La naturaleza este año no se ha asociado a las fiestas de la natividad del Cristo. Ha temblado, más bien, como se nos dice que tembló en Jerusalén el primer Viernes Santo de la historia. Ha temblado a lo largo de una de sus más extensas quiebras, ha estallado en un “Apocalipsis now” de horror, engullido a más de cien mil víctimas y hecho temblar a millones de personas, todas ellas ahora en la miseria, cuando no acompañando en la muerte a las víctimas del primer día.
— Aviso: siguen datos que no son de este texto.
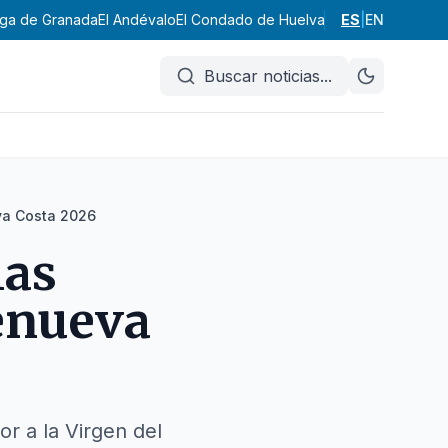
ga de Granada
El Andévalo
El Condado de Huelva
Costa Occidental
ES
|
EN
C
Buscar noticias
...
va Costa 2026
las
enueva
or a la Virgen del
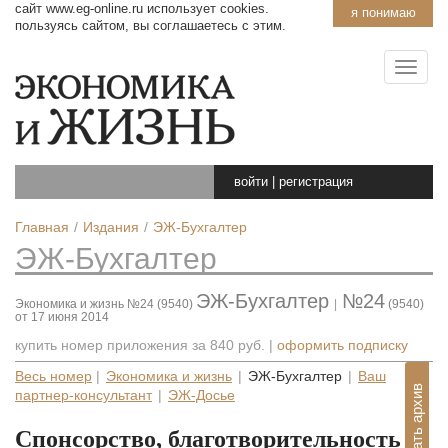
сайт www.eg-online.ru использует cookies.
я понимаю
пользуясь сайтом, вы соглашаетесь с этим.
войти
|
регистрация
Главная
Издания
ЭЖ-Бухгалтер
ЭЖ-Бухгалтер
ЭЖ-Бухгалтер
№24
Экономика и жизнь №24 (9540)
|
(9540)
от 17 июня 2014
купить номер приложения за
840 руб.
|
оформить подписку
Весь номер
|
Экономика и жизнь
|
ЭЖ-Бухгалтер
|
Ваш
Показать архив
партнер-консультант
|
ЭЖ-Досье
Спонсорство, благотворительность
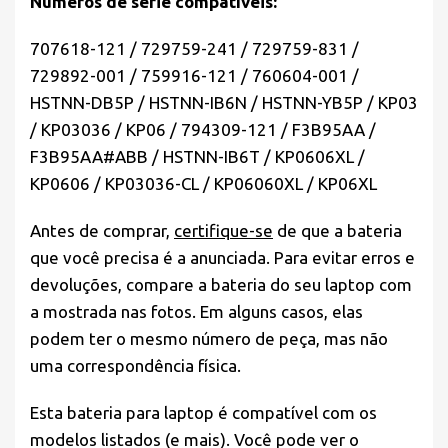
Números de série compatíveis:
707618-121 / 729759-241 / 729759-831 /
729892-001 / 759916-121 / 760604-001 /
HSTNN-DB5P / HSTNN-IB6N / HSTNN-YB5P / KP03
/ KP03036 / KP06 / 794309-121 / F3B95AA /
F3B95AA#ABB / HSTNN-IB6T / KP0606XL /
KP0606 / KP03036-CL / KP06060XL / KP06XL
Antes de comprar,
certifique-se
de que a bateria
que você precisa é a anunciada. Para evitar erros e
devoluções, compare a bateria do seu laptop com
a mostrada nas fotos. Em alguns casos, elas
podem ter o mesmo número de peça, mas não
uma correspondência física.
Esta bateria para laptop é compatível com os
modelos listados (e mais). Você pode ver o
Solamente con temblor y con memoria piadosa de las víctimas –y memoria activa, solidaria, preventiva, para con los que han sobrevivido malviviendo y con los que permanecen expuestos a parecidos riesgos- era posible continuar esta nada blanca Navidad. Y, sin embargo, todo ha continuado igual. No se ha puesto sordina a las letrillas navideñas cuando continuaban dando la interesante noticia de que los peces beben en el río. Y se ha celebrado el paso de un año a otro como si nada hubiera sucedido. Las televisiones han largado a la despreocupada audiencia sus programas prefabricados de carcajadas enlatadas, con fecha de caducidad cumplida ya. Les estaba vedado agriar la fiesta o, más bien, feria comercial de los anunciantes de Nochevieja. En medio de la feria y la algarabía no hubo lugar ni siquiera para el breve tiempo de ese rito laico universal de una sociedad descreída, que es el minuto de silencio.
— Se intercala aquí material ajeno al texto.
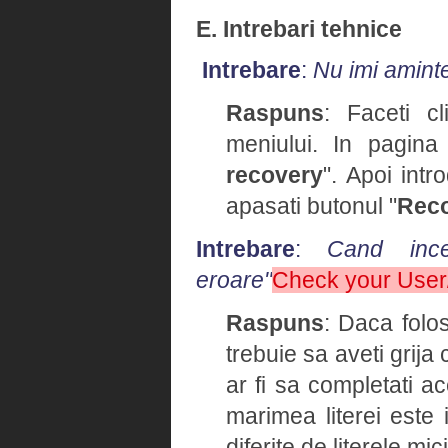
E. Intrebari tehnice
Intrebare
:
Nu imi amint
Raspuns
: Faceti cl
meniului. In pagina
recovery
". Apoi intr
apasati butonul "
Rec
Intrebare
:
Cand ince
eroare"
Check your Use
Raspuns
: Daca folo
trebuie sa aveti grija
ar fi sa completati 
marimea literei este 
diferite de literele mici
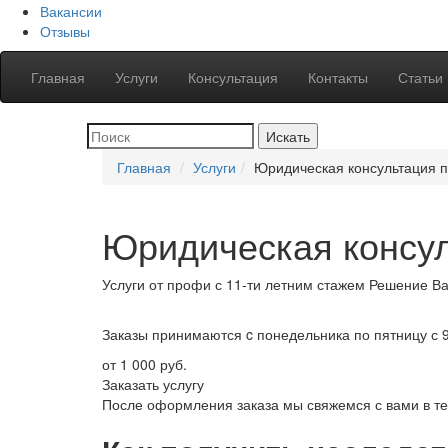
Вакансии
Отзывы
Главная
Услуги
Консультация
Контакты
Статьи
Главная
Услуги
Юридическая консультация 
Юридическая консу
Услуги от профи
с 11-ти летним стажем
Решение
Ва
Заказы принимаются
c понедельника по пятницу с 
от 1 000 руб.
Заказать услугу
После оформления заказа мы свяжемся с вами в те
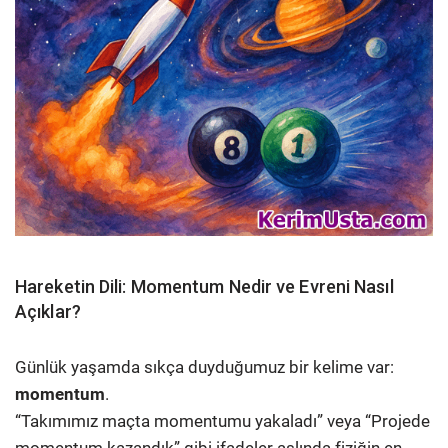
Hareketin Dili: Momentum Nedir ve Evreni Nasıl
Açıklar?
Günlük yaşamda sıkça duyduğumuz bir kelime var:
momentum
.
“Takımımız maçta momentumu yakaladı” veya “Projede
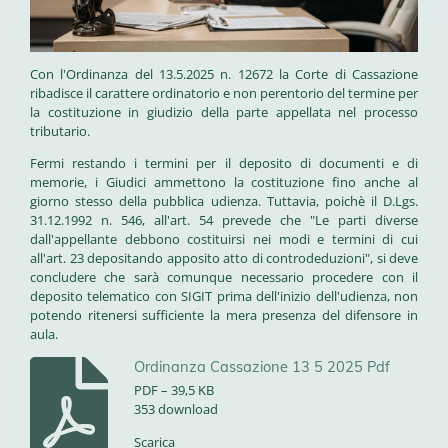
Con l'Ordinanza del 13.5.2025 n. 12672 la Corte di Cassazione
ribadisce il carattere ordinatorio e non perentorio del termine per
la costituzione in giudizio della parte appellata nel processo
tributario.
Fermi restando i termini per il deposito di documenti e di
memorie, i Giudici ammettono la costituzione fino anche al
giorno stesso della pubblica udienza. Tuttavia, poichè il D.Lgs.
31.12.1992 n. 546, all'art. 54 prevede che "Le parti diverse
dall'appellante debbono costituirsi nei modi e termini di cui
all'art. 23 depositando apposito atto di controdeduzioni", si deve
concludere che sarà comunque necessario procedere con il
deposito telematico con SIGIT prima dell'inizio dell'udienza, non
potendo ritenersi sufficiente la mera presenza del difensore in
aula.
Ordinanza Cassazione 13 5 2025 Pdf
PDF – 39,5 KB
353 download
Scarica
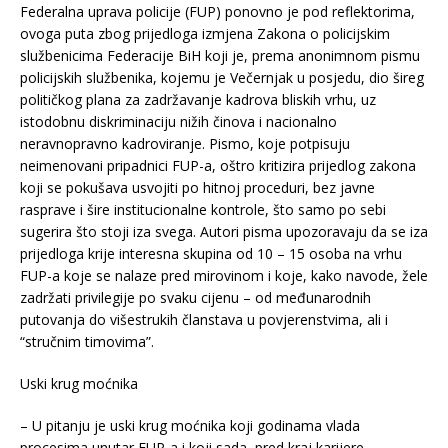
Federalna uprava policije (FUP) ponovno je pod reflektorima,
ovoga puta zbog prijedloga izmjena Zakona o policijskim
službenicima Federacije BiH koji je, prema anonimnom pismu
policijskih službenika, kojemu je Večernjak u posjedu, dio šireg
političkog plana za zadržavanje kadrova bliskih vrhu, uz
istodobnu diskriminaciju nižih činova i nacionalno
neravnopravno kadroviranje. Pismo, koje potpisuju
neimenovani pripadnici FUP-a, oštro kritizira prijedlog zakona
koji se pokušava usvojiti po hitnoj proceduri, bez javne
rasprave i šire institucionalne kontrole, što samo po sebi
sugerira što stoji iza svega. Autori pisma upozoravaju da se iza
prijedloga krije interesna skupina od 10 – 15 osoba na vrhu
FUP-a koje se nalaze pred mirovinom i koje, kako navode, žele
zadržati privilegije po svaku cijenu – od međunarodnih
putovanja do višestrukih članstava u povjerenstvima, ali i
“stručnim timovima”.
Uski krug moćnika
– U pitanju je uski krug moćnika koji godinama vlada
procesima unutar FUP-a i koji sada, pred kraj karijere,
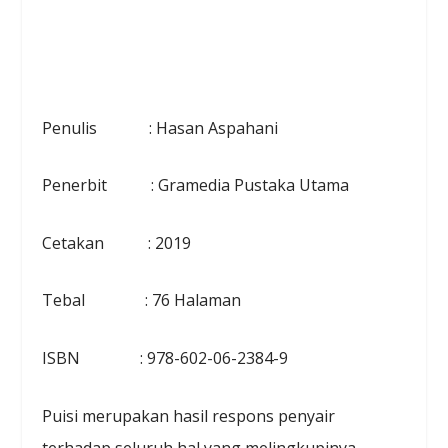
Penulis : Hasan Aspahani
Penerbit : Gramedia Pustaka Utama
Cetakan : 2019
Tebal : 76 Halaman
ISBN : 978-602-06-2384-9
Puisi merupakan hasil respons penyair
terhadap seluruh hal yang melingkupinya.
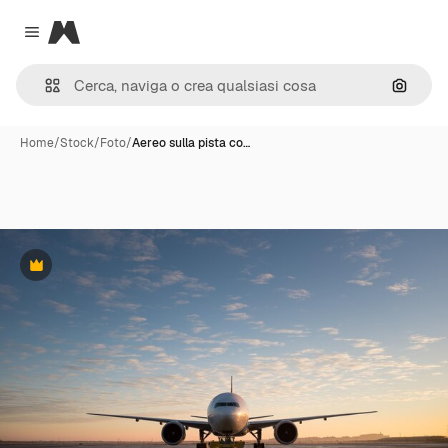
Magnific
Close menu
Cerca 
Home
/
Stock
/
Foto
/
Aereo sulla pista co…
Premium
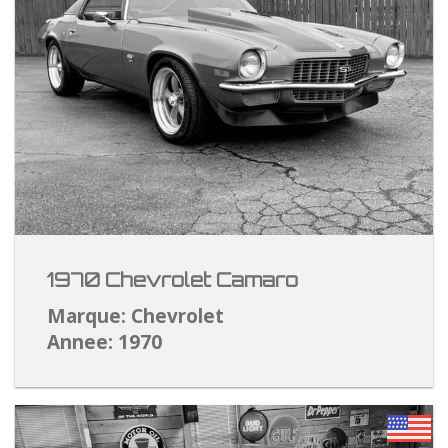
1970 Chevrolet Camaro
Marque: Chevrolet
Annee: 1970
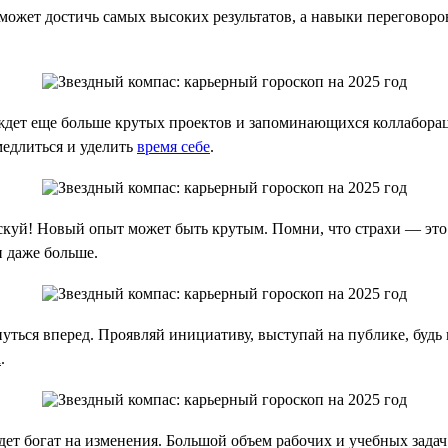
оможет достичь самых высоких результатов, а навыки переговор
 ждет еще больше крутых проектов и запоминающихся коллабора
медлиться и уделить
время себе
.
Рискуй! Новый опыт может быть крутым. Помни, что страхи — это
и даже больше.
ться вперед. Проявляй инициативу, выступай на публике, будь в 
а
.
ет богат на изменения. Большой объем рабочих и учебных задач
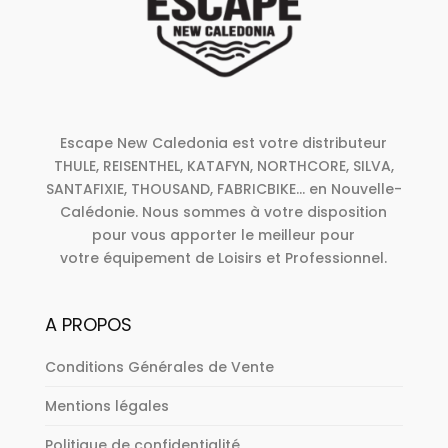
Escape New Caledonia est votre distributeur
THULE, REISENTHEL, KATAFYN, NORTHCORE, SILVA,
SANTAFIXIE, THOUSAND, FABRICBIKE... en Nouvelle-
Calédonie. Nous sommes à votre disposition
pour vous apporter le meilleur pour
votre équipement de Loisirs et Professionnel.
A PROPOS
Conditions Générales de Vente
Mentions légales
Politique de confidentialité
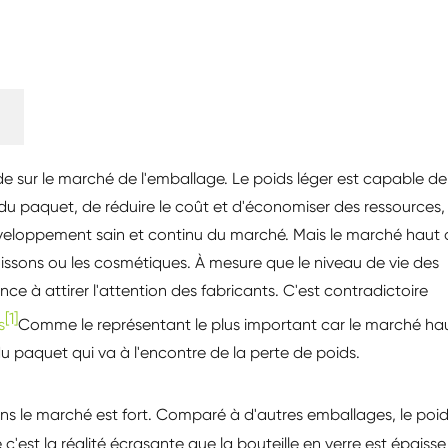
ode sur le marché de l'emballage. Le poids léger est capable de
 du paquet, de réduire le coût et d'économiser des ressources,
éveloppement sain et continu du marché. Mais le marché haut 
oissons ou les cosmétiques. À mesure que le niveau de vie des
 attirer l'attention des fabricants. C'est contradictoire
[1]
s
Comme le représentant le plus important car le marché ha
paquet qui va à l'encontre de la perte de poids.
ns le marché est fort. Comparé à d'autres emballages, le poi
 c'est la réalité écrasante que la bouteille en verre est épaisse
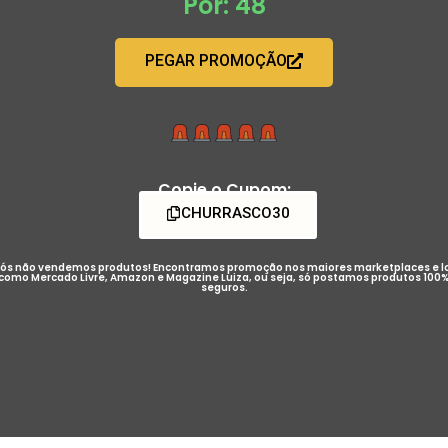
Por: 48
PEGAR PROMOÇÃO
Copie o Cupom:
CHURRASCO30
ós não vendemos produtos! Encontramos promoção nos maiores marketplaces e l
como Mercado Livre, Amazon e Magazine Luiza, ou seja, só postamos produtos 100
seguros.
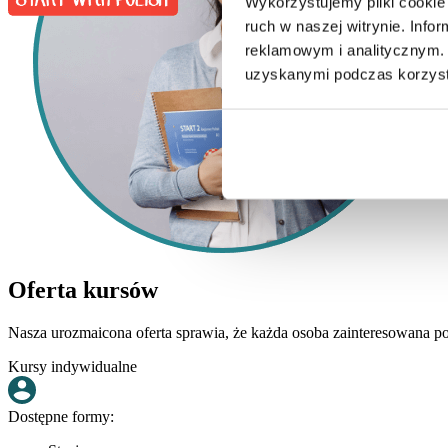
Wykorzystujemy pliki cookie 
ruch w naszej witrynie. Inf
reklamowym i analitycznym. 
uzyskanymi podczas korzysta
Oferta kursów
Nasza urozmaicona oferta sprawia, że każda osoba zainteresowana poz
Kursy indywidualne
Dostępne formy:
Como si nada hubiera acontecido, cada ciudad se ha volcado en su plaza, su playa o su “down-town”, para contar las doce campanadas de fin de año y comprobar cada cual que el propio corazón aún bombeaba a buen ritmo y continuaba vivo. En la calle o en casa, sin embargo, en esta parte privilegiada del mundo, no pocos nos hemos tomado las uvas, el cava o el champán con un nudo en la garganta por el horror reciente.

No es inmoral la alegría de sentirse vivo y de festejar las campanadas, los minutos, las horas y los días. No es una ofensa a las víctimas. Tampoco lo es la música desenfadada del Año Nuevo en Viena. No les lastima ya a los muertos la alegría de vivir y de valsar. Pero el tradicional concierto vienés hubo de abstenerse de las habituales bromas y de la Marcha Radetzki con aplausos: el Danubio de este año no era azul; los peces ya no beben en el río, mueren en los lodos; todos los ríos y océanos del mundo están contaminados por la conmoción del Índico. A sabiendas, sin embargo, de que el suelo puede todavía temblar bajo nuestros pies y hundirnos en alguna otra tragedia del destino, estamos autorizados a danzar entretanto. Y el vals es danza no menos mística y trascendental que la de los derviches giróvagos, a la que tanto se parece, aunque con “eros”: rotación interminable y vuelta en órbita a semejanza de los astros, espejo o espejismo aquí abajo de los imperecederos movimientos celestiales, eterno retorno en la sabiduría o la inocencia, digna ficción de inmortalidad en quienes se saben o se ignoran mortales.

Pese a la devastadora ola oceánica, la Nochevieja occidental se ha mantenido, en apariencia, indemne y ha brillado con el resplandor de siempre, con esplendor acaso obsceno en las pantallas y los cotillones. La que ha quedado hecha trizas es la Navidad de postal y villancico. La naturaleza no ha cumplido la angélica promesa de paz a los hombres de buena voluntad. Para millones de seres humanos, después del día 25 no ha habido “noche de paz”, ni claro sol, ni cantos angelicales; sólo el ángel de la muerte con guadaña de marea arrasadora. De los villancicos uno tan sólo permanece cierto: “La Nochebuena se viene, se va; y nosotros nos iremos y no volveremos más”.

No volveremos algún año. Pero entretanto, hagamos votos, preces, para que 2005 no conozca maremotos, ni terrorismos, ni guerras; forcemos gobernanzas humanitarias previsoras; y procedamos cada cual con su vecino (y con el lejano y el desconocido) con juego limpio, buen hacer, y sin inferir daños gratuitos. Será entonces un año de bien y de sosiego, que ojalá podamos concluir.